- _Exercise aim_: Output all of the material exactly; leave out no line.

- _Task inputs_:
□ □ □ □ □ □ □
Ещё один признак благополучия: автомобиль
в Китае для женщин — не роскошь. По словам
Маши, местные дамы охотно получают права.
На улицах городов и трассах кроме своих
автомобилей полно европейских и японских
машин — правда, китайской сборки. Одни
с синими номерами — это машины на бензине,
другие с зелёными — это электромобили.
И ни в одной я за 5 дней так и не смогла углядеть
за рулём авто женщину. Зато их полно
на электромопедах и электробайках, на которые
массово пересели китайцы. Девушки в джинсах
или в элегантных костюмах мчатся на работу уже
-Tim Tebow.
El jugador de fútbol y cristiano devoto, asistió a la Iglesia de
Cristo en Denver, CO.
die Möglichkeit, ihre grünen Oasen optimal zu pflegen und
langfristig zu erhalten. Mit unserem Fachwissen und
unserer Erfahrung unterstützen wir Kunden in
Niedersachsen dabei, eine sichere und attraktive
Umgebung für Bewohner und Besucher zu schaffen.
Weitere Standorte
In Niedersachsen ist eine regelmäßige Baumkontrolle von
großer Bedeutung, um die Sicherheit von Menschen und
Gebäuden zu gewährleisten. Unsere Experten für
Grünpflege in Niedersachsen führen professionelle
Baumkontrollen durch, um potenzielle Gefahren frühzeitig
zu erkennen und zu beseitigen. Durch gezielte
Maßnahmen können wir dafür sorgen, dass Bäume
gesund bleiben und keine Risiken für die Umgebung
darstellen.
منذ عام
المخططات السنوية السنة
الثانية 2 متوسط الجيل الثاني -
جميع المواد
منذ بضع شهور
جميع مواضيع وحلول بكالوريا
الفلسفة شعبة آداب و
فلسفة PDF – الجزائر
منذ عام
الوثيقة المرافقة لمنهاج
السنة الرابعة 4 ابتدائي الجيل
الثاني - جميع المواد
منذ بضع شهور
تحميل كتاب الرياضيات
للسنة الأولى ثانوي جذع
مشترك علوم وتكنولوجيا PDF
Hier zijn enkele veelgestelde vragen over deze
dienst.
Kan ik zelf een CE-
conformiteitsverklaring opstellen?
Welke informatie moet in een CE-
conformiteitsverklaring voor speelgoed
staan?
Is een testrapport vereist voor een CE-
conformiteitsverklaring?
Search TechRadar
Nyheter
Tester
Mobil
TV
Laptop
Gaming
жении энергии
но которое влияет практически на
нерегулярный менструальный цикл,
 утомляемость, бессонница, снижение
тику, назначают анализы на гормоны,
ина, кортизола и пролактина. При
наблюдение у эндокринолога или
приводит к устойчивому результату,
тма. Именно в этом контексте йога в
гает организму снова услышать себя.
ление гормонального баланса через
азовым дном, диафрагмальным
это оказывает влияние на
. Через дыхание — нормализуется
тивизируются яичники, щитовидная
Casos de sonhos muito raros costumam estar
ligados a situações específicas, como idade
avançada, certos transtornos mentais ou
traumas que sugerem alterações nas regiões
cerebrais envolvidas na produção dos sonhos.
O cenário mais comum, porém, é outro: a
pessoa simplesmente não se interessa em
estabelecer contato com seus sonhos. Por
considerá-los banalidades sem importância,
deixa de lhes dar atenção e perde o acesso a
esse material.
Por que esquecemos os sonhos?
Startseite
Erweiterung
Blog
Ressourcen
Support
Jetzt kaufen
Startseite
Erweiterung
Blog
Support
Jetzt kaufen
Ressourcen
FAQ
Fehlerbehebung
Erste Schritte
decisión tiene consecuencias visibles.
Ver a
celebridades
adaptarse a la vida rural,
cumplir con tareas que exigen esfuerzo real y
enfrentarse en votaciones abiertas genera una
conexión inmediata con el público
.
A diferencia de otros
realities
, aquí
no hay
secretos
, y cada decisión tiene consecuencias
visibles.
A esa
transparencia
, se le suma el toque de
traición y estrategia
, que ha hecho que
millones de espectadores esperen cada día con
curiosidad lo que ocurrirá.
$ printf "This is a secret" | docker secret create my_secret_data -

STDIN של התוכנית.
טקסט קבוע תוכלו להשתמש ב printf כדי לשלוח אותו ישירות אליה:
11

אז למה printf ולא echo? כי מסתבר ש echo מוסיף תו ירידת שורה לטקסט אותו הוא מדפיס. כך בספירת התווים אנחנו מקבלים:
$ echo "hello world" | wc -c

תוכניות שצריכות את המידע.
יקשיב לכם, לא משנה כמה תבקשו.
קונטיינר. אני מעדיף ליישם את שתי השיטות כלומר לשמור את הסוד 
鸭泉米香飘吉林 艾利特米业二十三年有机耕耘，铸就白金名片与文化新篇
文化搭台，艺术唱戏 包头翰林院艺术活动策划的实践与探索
□ □ □ □ □ □ □
- _Task output_:
Ещё один признак благополучия: автомобиль
в Китае для женщин — не роскошь. По словам
Маши, местные дамы охотно получают права.
На улицах городов и трассах кроме своих
автомобилей полно европейских и японских
машин — правда, китайской сборки. Одни
с синими номерами — это машины на бензине,
другие с зелёными — это электромобили.
И ни в одной я за 5 дней так и не смогла углядеть
за рулём авто женщину. Зато их полно
на электромопедах и электробайках, на которые
массово пересели китайцы. Девушки в джинсах
или в элегантных костюмах мчатся на работу уже
-Tim Tebow.
El jugador de fútbol y cristiano devoto, asistió a la Iglesia de
Cristo en Denver, CO.
die Möglichkeit, ihre grünen Oasen optimal zu pflegen und
langfristig zu erhalten. Mit unserem Fachwissen und
unserer Erfahrung unterstützen wir Kunden in
Niedersachsen dabei, eine sichere und attraktive
Umgebung für Bewohner und Besucher zu schaffen.
Weitere Standorte
In Niedersachsen ist eine regelmäßige Baumkontrolle von
großer Bedeutung, um die Sicherheit von Menschen und
Gebäuden zu gewährleisten. Unsere Experten für
Grünpflege in Niedersachsen führen professionelle
Baumkontrollen durch, um potenzielle Gefahren frühzeitig
zu erkennen und zu beseitigen. Durch gezielte
Maßnahmen können wir dafür sorgen, dass Bäume
gesund bleiben und keine Risiken für die Umgebung
darstellen.
منذ عام
المخططات السنوية السنة
الثانية 2 متوسط الجيل الثاني -
جميع المواد
منذ بضع شهور
جميع مواضيع وحلول بكالوريا
الفلسفة شعبة آداب و
فلسفة PDF – الجزائر
منذ عام
الوثيقة المرافقة لمنهاج
السنة الرابعة 4 ابتدائي الجيل
الثاني - جميع المواد
منذ بضع شهور
تحميل كتاب الرياضيات
للسنة الأولى ثانوي جذع
مشترك علوم وتكنولوجيا PDF
Hier zijn enkele veelgestelde vragen over deze
dienst.
Kan ik zelf een CE-
conformiteitsverklaring opstellen?
Welke informatie moet in een CE-
conformiteitsverklaring voor speelgoed
staan?
Is een testrapport vereist voor een CE-
conformiteitsverklaring?
Search TechRadar
Nyheter
Tester
Mobil
TV
Laptop
Gaming
жении энергии
но которое влияет практически на
нерегулярный менструальный цикл,
 утомляемость, бессонница, снижение
тику, назначают анализы на гормоны,
ина, кортизола и пролактина. При
наблюдение у эндокринолога или
приводит к устойчивому результату,
тма. Именно в этом контексте йога в
гает организму снова услышать себя.
ление гормонального баланса через
азовым дном, диафрагмальным
это оказывает влияние на
. Через дыхание — нормализуется
тивизируются яичники, щитовидная
Casos de sonhos muito raros costumam estar
ligados a situações específicas, como idade
avançada, certos transtornos mentais ou
traumas que sugerem alterações nas regiões
cerebrais envolvidas na produção dos sonhos.
O cenário mais comum, porém, é outro: a
pessoa simplesmente não se interessa em
estabelecer contato com seus sonhos. Por
considerá-los banalidades sem importância,
deixa de lhes dar atenção e perde o acesso a
esse material.
Por que esquecemos os sonhos?
Startseite
Erweiterung
Blog
Ressourcen
Support
Jetzt kaufen
Startseite
Erweiterung
Blog
Support
Jetzt kaufen
Ressourcen
FAQ
Fehlerbehebung
Erste Schritte
decisión tiene consecuencias visibles.
Ver a
celebridades
adaptarse a la vida rural,
cumplir con tareas que exigen esfuerzo real y
enfrentarse en votaciones abiertas genera una
conexión inmediata con el público
.
A diferencia de otros
realities
, aquí
no hay
secretos
, y cada decisión tiene consecuencias
visibles.
A esa
transparencia
, se le suma el toque de
traición y estrategia
, que ha hecho que
millones de espectadores esperen cada día con
curiosidad lo que ocurrirá.
$ printf "This is a secret" | docker secret create my_secret_data -

STDIN של התוכנית.
טקסט קבוע תוכלו להשתמש ב printf כדי לשלוח אותו ישירות אליה:
11

אז למה printf ולא echo? כי מסתבר ש echo מוסיף תו ירידת שורה לטקסט אותו הוא מדפיס. כך בספירת התווים אנחנו מקבלים:
$ echo "hello world" | wc -c

תוכניות שצריכות את המידע.
יקשיב לכם, לא משנה כמה תבקשו.
קונטיינר. אני מעדיף ליישם את שתי השיטות כלומר לשמור את הסוד 
鸭泉米香飘吉林 艾利特米业二十三年有机耕耘，铸就白金名片与文化新篇
文化搭台，艺术唱戏 包头翰林院艺术活动策划的实践与探索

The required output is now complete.